Ceci est d’autant plus pertinent concernant l’automobile, l’industrie étant une importante acheteuse de tels supports. En Europe, elle traverse une période quelque peu mouvementée.

Le climat est également difficile pour les startups

Certaines filières sont en revanche épargnées, à l’instar du développement logiciel. Ces services promettent en effet aux entreprises des gains de productivité décisifs, leur permettant de continuer à croître même dans un environnement économique atone ou légèrement en déclin. En proposant des solutions qui optimisent la performance et réduisent les coûts, ces services deviennent des alliés stratégiques pour les firmes cherchant à maintenir leur compétitivité.

Toutefois, certaines startups sont elles aussi affectées par la situation, notamment celles qui sont à la recherche de fonds, les incertitudes quant à la loi des finances 2025 ne faisant qu’empirer cette dynamique.

Deux stratégies se présentent alors à elles. « La première consiste à flexibiliser sa structure avant d’être confronté à des difficultés : recours à des freelances, constitution d’une trésorerie adaptable permettant de déployer ou non certaines ressources selon les circonstances », l’objectif est de se donner les moyens de réagir rapidement sans compromettre la stabilité globale de l’entreprise, élabore Franck Thomas, avant de poursuivre, « la seconde approche vise à développer des capacités d’absorption des variations, qu’elles soient positives ou négatives ».

La hausse des coûts énergétiques s’avère plus influente

Mais si l’instabilité économique constitue un frein pour certaines entreprises, d’autres facteurs, encore plus profonds, entrent en jeu. Ainsi, l’inflation reste le premier sujet de préoccupation pour 52 % des entreprises, d’après l’étude, tandis que 36 % des répondants font part de craintes concernant la situation économique globale. La hausse des coûts énergétiques représente « un multiplicateur beaucoup plus élevé que l’instabilité politique », estime le spécialiste.

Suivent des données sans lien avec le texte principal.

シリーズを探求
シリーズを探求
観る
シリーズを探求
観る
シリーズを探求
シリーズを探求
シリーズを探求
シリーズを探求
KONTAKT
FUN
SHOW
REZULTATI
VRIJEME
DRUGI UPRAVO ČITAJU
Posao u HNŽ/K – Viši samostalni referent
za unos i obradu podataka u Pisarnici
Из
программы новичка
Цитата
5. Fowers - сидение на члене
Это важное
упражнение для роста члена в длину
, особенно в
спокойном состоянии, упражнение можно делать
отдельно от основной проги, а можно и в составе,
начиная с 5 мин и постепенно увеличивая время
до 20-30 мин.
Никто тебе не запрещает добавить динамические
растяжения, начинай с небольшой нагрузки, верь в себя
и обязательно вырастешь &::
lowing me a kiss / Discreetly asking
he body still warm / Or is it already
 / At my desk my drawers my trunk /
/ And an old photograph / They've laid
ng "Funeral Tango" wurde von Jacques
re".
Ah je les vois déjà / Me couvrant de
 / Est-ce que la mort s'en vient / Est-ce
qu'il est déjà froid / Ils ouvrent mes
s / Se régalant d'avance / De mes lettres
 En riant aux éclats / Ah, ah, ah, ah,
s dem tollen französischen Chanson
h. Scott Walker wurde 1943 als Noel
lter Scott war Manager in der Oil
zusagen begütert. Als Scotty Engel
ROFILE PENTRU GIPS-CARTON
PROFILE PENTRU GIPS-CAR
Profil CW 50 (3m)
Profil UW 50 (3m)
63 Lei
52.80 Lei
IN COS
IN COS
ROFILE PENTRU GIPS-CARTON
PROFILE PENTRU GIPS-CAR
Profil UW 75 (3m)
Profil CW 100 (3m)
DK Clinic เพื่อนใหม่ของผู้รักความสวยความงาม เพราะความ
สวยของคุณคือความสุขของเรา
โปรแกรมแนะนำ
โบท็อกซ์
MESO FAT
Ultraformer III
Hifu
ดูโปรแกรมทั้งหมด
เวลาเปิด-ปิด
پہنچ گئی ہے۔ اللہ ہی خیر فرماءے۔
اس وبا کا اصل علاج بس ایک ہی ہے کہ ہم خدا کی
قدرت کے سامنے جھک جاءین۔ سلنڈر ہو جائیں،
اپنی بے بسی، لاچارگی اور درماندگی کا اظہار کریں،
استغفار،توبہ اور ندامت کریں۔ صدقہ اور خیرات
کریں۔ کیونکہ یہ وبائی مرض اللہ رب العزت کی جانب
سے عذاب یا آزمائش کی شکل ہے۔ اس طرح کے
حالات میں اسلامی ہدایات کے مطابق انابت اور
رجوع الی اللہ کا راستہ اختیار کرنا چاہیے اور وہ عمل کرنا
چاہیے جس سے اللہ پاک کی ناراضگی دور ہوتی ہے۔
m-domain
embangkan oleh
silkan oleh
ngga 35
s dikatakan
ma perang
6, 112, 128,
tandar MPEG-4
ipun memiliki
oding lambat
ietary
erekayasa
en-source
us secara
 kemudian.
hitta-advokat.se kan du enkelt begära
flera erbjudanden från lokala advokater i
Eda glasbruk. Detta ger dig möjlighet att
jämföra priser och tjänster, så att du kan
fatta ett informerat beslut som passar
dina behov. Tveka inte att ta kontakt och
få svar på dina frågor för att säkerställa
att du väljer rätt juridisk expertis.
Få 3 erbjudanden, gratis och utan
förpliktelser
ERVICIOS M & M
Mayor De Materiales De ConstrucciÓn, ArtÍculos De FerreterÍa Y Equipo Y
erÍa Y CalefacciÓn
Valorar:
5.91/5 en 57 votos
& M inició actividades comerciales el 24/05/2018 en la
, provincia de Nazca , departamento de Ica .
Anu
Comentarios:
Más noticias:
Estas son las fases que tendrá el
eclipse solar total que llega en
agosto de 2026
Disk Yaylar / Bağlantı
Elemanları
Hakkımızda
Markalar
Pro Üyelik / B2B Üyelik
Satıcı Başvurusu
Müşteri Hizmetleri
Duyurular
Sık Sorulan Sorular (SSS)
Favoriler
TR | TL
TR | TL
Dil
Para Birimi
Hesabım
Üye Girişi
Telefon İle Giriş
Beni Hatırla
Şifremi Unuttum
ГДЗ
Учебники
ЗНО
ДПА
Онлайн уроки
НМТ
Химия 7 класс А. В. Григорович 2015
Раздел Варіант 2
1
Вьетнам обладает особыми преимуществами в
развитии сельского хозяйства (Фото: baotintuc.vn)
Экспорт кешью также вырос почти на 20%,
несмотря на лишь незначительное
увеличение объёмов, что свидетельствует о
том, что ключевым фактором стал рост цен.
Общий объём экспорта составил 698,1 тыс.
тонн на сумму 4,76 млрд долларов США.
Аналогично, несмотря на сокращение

Elle joue même un rôle déterminant dans la perte de compétitivité de l’industrie européenne.

Globalement, 50 % des entreprises s’attendent à une croissance d’activité en 2025, mais seulement 12 % des répondants prévoient une hausse significative. Ce sont les secteurs de la finance et des technologies, traditionnellement résilients, qui affichent les prévisions les plus optimistes en termes de rentabilité.